At least 80% of the brown seeds come from Canada, Luc Vandermaesen, director of the Reine de Dijon mustard manufacturer and president of the Burgundy Mustard Association, told the New York Times. A heat wave across Alberta and Saskatchewan cut seed production by 50% last year. Even the smaller Burgundy harvest was hit hard by rising temperatures.
The shortage of seeds is already pushing up retail prices for Dijon mustard — which is used as a spread for sandwiches, a condiment for steak frites, and a crucial base for many classic French sauces — as much as 25%, Vandermaesen said. Some stores, when they have mustard in stock at all, limit customers to one jar per person. French chefs have resorted to appealing online for any spare mustard, and shoppers have come to the manufacturer’s headquarters — which does not sell the product itself — looking for the condiment, reported the New York Times.

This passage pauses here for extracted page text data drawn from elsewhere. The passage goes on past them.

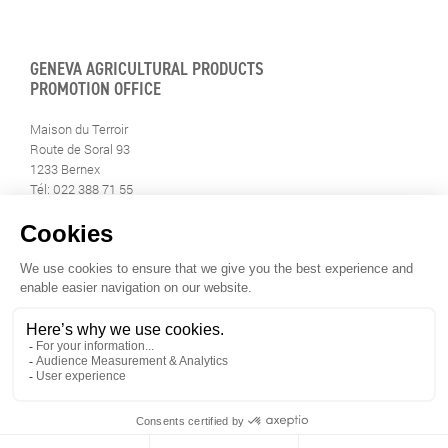
GENEVA AGRICULTURAL PRODUCTS
PROMOTION OFFICE
Maison du Terroir
Route de Soral 93
1233 Bernex
Tél: 022 388 71 55
Fax: 022 388 71 58
info@geneveterroir.ge.ch
STAY INFORMED
ALL THE TERROIR NEWS
DOWNLOAD THE GENÈVE-TERROIR APP FOR YOUR MOBILE
PHONE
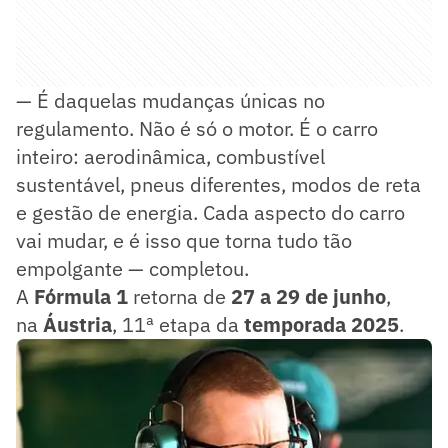
— É daquelas mudanças únicas no
regulamento. Não é só o motor. É o carro
inteiro: aerodinâmica, combustível
sustentável, pneus diferentes, modos de reta
e gestão de energia. Cada aspecto do carro
vai mudar, e é isso que torna tudo tão
empolgante — completou.
A
Fórmula 1
retorna de
27 a 29 de junho
,
na
Áustria
, 11ª etapa da
temporada 2025
.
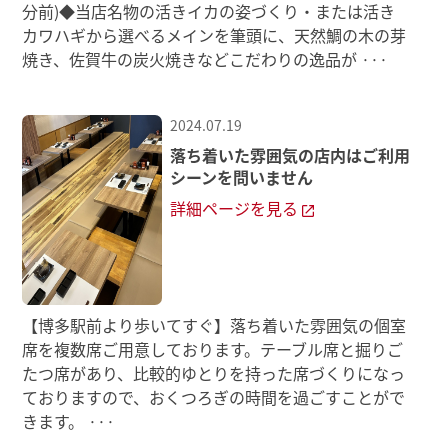
分前)◆当店名物の活きイカの姿づくり・または活き
カワハギから選べるメインを筆頭に、天然鯛の木の芽
焼き、佐賀牛の炭火焼きなどこだわりの逸品が
···
2024.07.19
落ち着いた雰囲気の店内はご利用
シーンを問いません
詳細ページを見る
【博多駅前より歩いてすぐ】落ち着いた雰囲気の個室
席を複数席ご用意しております。テーブル席と掘りご
たつ席があり、比較的ゆとりを持った席づくりになっ
ておりますので、おくつろぎの時間を過ごすことがで
きます。
···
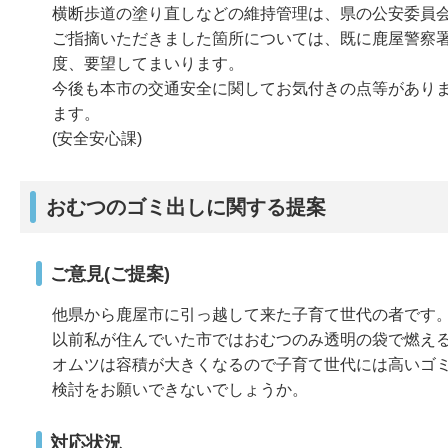
横断歩道の塗り直しなどの維持管理は、県の公安委員
ご指摘いただきました箇所については、既に鹿屋警察
度、要望してまいります。
今後も本市の交通安全に関してお気付きの点等がありました
ます。
(安全安心課)
おむつのゴミ出しに関する提案
ご意見(ご提案)
他県から鹿屋市に引っ越して来た子育て世代の者です
以前私が住んでいた市ではおむつのみ透明の袋で燃え
オムツは容積が大きくなるので子育て世代には高いゴ
検討をお願いできないでしょうか。
対応状況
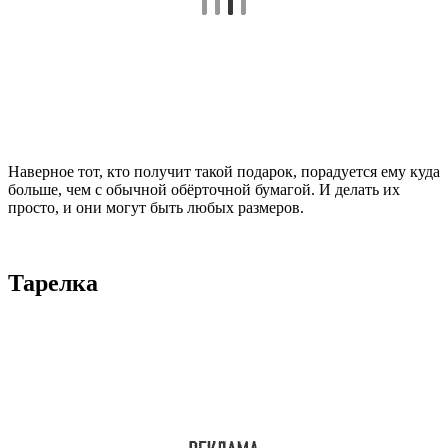
Наверное тот, кто получит такой подарок, порадуется ему куда
больше, чем с обычной обёрточной бумагой. И делать их
просто, и они могут быть любых размеров.
Тарелка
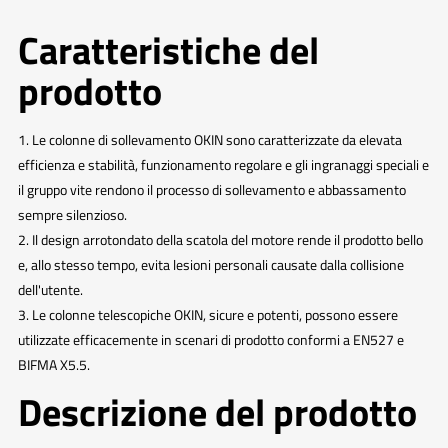
Caratteristiche del
prodotto
1. Le colonne di sollevamento OKIN sono caratterizzate da elevata
efficienza e stabilità, funzionamento regolare e gli ingranaggi speciali e
il gruppo vite rendono il processo di sollevamento e abbassamento
sempre silenzioso.
2. Il design arrotondato della scatola del motore rende il prodotto bello
e, allo stesso tempo, evita lesioni personali causate dalla collisione
dell'utente.
3. Le colonne telescopiche OKIN, sicure e potenti, possono essere
utilizzate efficacemente in scenari di prodotto conformi a EN527 e
BIFMA X5.5.
Descrizione del prodotto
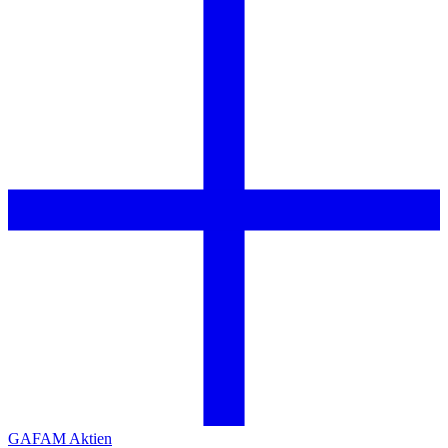
GAFAM Aktien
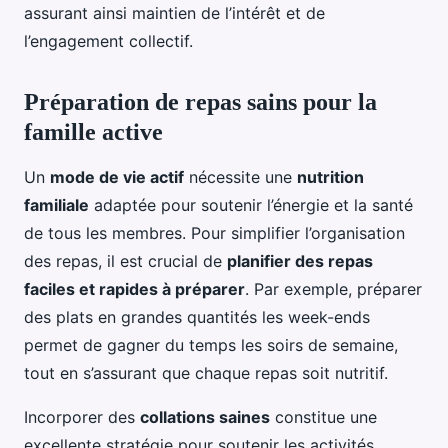
assurant ainsi maintien de l’intérêt et de
l’engagement collectif.
Préparation de repas sains pour la
famille active
Un
mode de vie actif
nécessite une
nutrition
familiale
adaptée pour soutenir l’énergie et la santé
de tous les membres. Pour simplifier l’organisation
des repas, il est crucial de
planifier des repas
faciles et rapides à préparer
. Par exemple, préparer
des plats en grandes quantités les week-ends
permet de gagner du temps les soirs de semaine,
tout en s’assurant que chaque repas soit nutritif.
Incorporer des
collations saines
constitue une
excellente stratégie pour soutenir les activités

Weather is the common theme for many food shortages
It’s not just the production of Dijon mustard that has been curtailed by severe weather. Since July 2020, Huy Fong Foods Inc. has been producing less Sriracha due to an ongoing chili pepper shortage that can be traced back to droughts in Mexico. High coffee prices have become more of a norm due to droughts, followed by severe frosts, in Brazil and heavy rains in Colombia, some of the largest coffee exporters in the world. There’s a looming chickpea shortage, also due in part to droughts in Canada, as well as flooding in Mexico and Australia. Oats and wheat have also been hit by weather woes.
The implications of shortages can be dire. With the potential shortage of chickpeas, not only does that means less hummus for Americans, but also a price hike for a dietary staple for those in the Middle East and south Asia.
The worsening weather conditions are increasingly putting food production at risk, raising the question of whether food shortages will be here to stay even long after the supply chain snags related to the pandemic and the war in Ukraine die down.